Putting out the bins

Putting out the binsWith margins being squeezed, taking the cost out of a customer’s supply chain isn’t easy, so how does Arrow-Jermyn’s David Blacklock do it? “It is all about bin sizing.” Richard Wilson reports
David Blacklock has an interesting job at distributor Arrow-Jermyn. He is the man who can tell the company’s customers how they can reduce some of the cost in their supply chain.
Important information for many manufacturers, and something they might pay highly for, but it is not unknown for Blacklock to pass on some of that information even before Arrow-Jermyn is assured of winning the component supply contract.
“There is a bit of a science to this,” says Blacklock, who is technical and enhanced services director at Arrow-Jermyn. “The aim is to remove waste and therefore reduce cost for the customer. The danger is it could mushroom.”
Why is a customer’s inventory, the cost of components and assemblies held in the supply chain, so important to the manufacturers and distributors? “Margins are being squeezed,” says Blacklock. “Customers want us to take some of the cost out of their businesses.” Servicing the customer… The diagram shows how the three elements of stock-holding (either in the bin at the factory or in Arrow’s buffer stock, dubbed SMART), on-line ordering and sales forecasts combine in a stock replenishment cycle that can be tuned to minimise cost in the supply chain. It starts from Arrow’s warehouse, the PDC, in the top right-hand corner and moves across to the customer’s (partner’s) factory stockholding, called the hub.
The cost of inventory is the main question manufacturers are asking Arrow-Jermyn. “Around 95 per cent of customers have an issue with inventory,” says Blacklock. “There is too much and they want to reduce it.”
Which is where Blacklock and his stocking calculations come in.
The reason Blacklock knows the numbers is simple. He and his team at Arrow-Jermyn has taken the trouble to do the sums. What he has done is taken traditional Kan Ban analysis, which defines a manufacturing customer’s inventory as a series of component bins typically held in the factory store, and calculated the optimum size of each individual component bin. “It is all about bin sizing,” says Blacklock. “Smaller the bin, the lower the inventory cost, but there is a corresponding increase in the cost of administering orders and product receipt processes.”
“As an engineer I realised that with two cost curves, one rising and the other falling, there must be a crossover point, an optimum bin size for each component,” he adds.
So Blacklock and his team will calculate the optimum bin size for various components for its customers. Bin size is dependent on a number of parameters such as product cost, manufacturers lead times, usage, customer forecasts. But it is also affected by the customer’s own inventory and ordering policy, so that the “golden number” truly varies from customer to customer, even for the same part.
The reason Arrow-Jermyn and Blacklock are prepared to go to all this trouble is that it will give their sales staff valuable information about how individual customers can reduce the cost of inventory and ordering process in their supply chain. In many cases it can mean the difference between winning or losing a multi-million pound supply contract with a big manufacturer.
Which is one reason why Blacklock will even consider giving some major customers some of the magic numbers even before the supply contracts have been signed – a clear indication of how important a sales tool these figures are.
But the numbers are also important toArrow-Jermyn in another way. They reduce cost for the customer, but significantly they also enable the distributor to reduce cost in its own portion of the supply chain.
There is of course the cost of processing orders and invoices which applies to the distributor as much as to the customer. This can be reduced by on-line ordering and EDI (electronic data interchange) ordering and invoicing.
But the benefits of EDI come into their own when on-line ordering is combined with an optimised KanBan system and direct entry barcoding of components and products.
There is also an inventory cost to the distributor. In simplistic terms, when you reduce the inventory levels at the customer to an optimum, in the interest of cost saving, the danger is stock holding at the distributor increases to accommodate fast and short term changes in a customer’s ordering demands.
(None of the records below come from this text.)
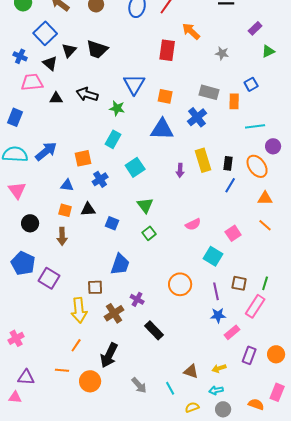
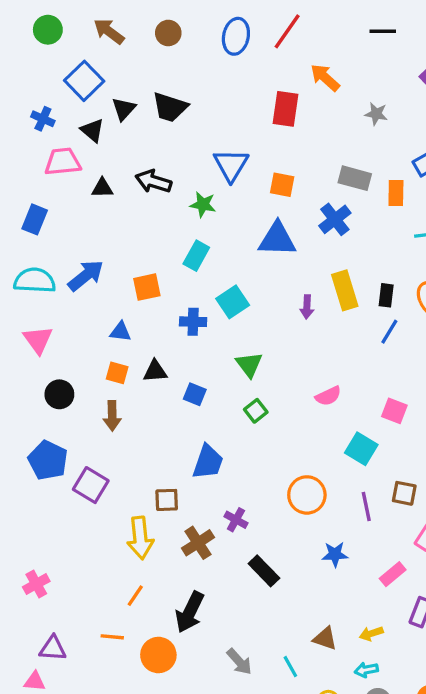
blue cross: (100, 179) -> (193, 322), moved, turned 35
pink square: (233, 233) -> (394, 411), turned -35
blue star: (218, 315) -> (335, 554), moved

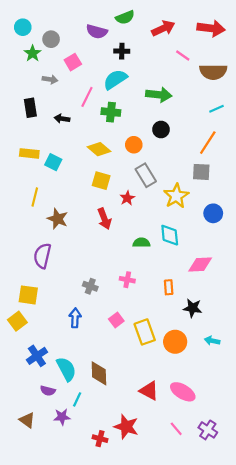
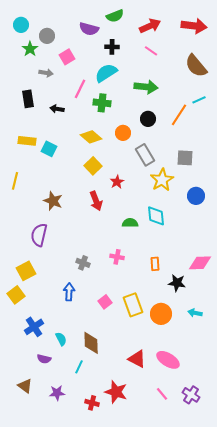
pink line: (183, 56) -> (151, 51), moved
brown semicircle: (213, 72) -> (196, 66), turned 50
orange line: (208, 143) -> (179, 115), moved
gray rectangle: (146, 175) -> (145, 155), moved
yellow square: (101, 181) -> (93, 166), turned 30
yellow line: (35, 197) -> (15, 181), moved
pink diamond: (200, 264) -> (200, 263), moved
yellow square: (28, 295) -> (26, 271), turned -36
pink square: (116, 320) -> (105, 302), moved
cyan semicircle: (66, 369) -> (61, 339), size x0.6
cyan line: (77, 399) -> (79, 367), moved
purple star: (62, 417) -> (57, 393), moved

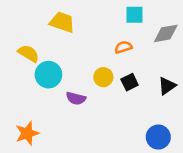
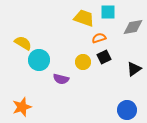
yellow trapezoid: (62, 22) -> (84, 18), moved
black square: (130, 82) -> (104, 57), moved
Blacklock’s department has created the idea of a buffer stock on some key products at Arrow-Jermyn’s Bedford warehouse. This is like a virtual stock which is assigned to particular customers. Once the customer empties one of say two component bins at the factory a replacement order is sent to the distributor and replacement goods dispatched from the buffer stock. The buffer helps the distributor to efficiently meet the fast ordering cycles required when customer stock holdings are at a minimum.
But buffer stock can be expensive. According to Blacklock, Arrow-Jermyn currently holds around ?9m worth of stock assigned across 250 customers. That is the distributor’s liability so the numbers must be right.
Blacklock calculates the size of buffer stock for each component and customer based on product lead-times and longer term production forecasts which Arrow-Jermyn requires of its customers.
Kan Ban, bar-codes, EDI ordering, stock buffers and bin size – these are all the elements needed to reduce the inventory costs for many of today’s electronics manufacturers. But none of that is of any real use without Blacklock’s magic numbers, as he proudly points out: “The maths must come first.”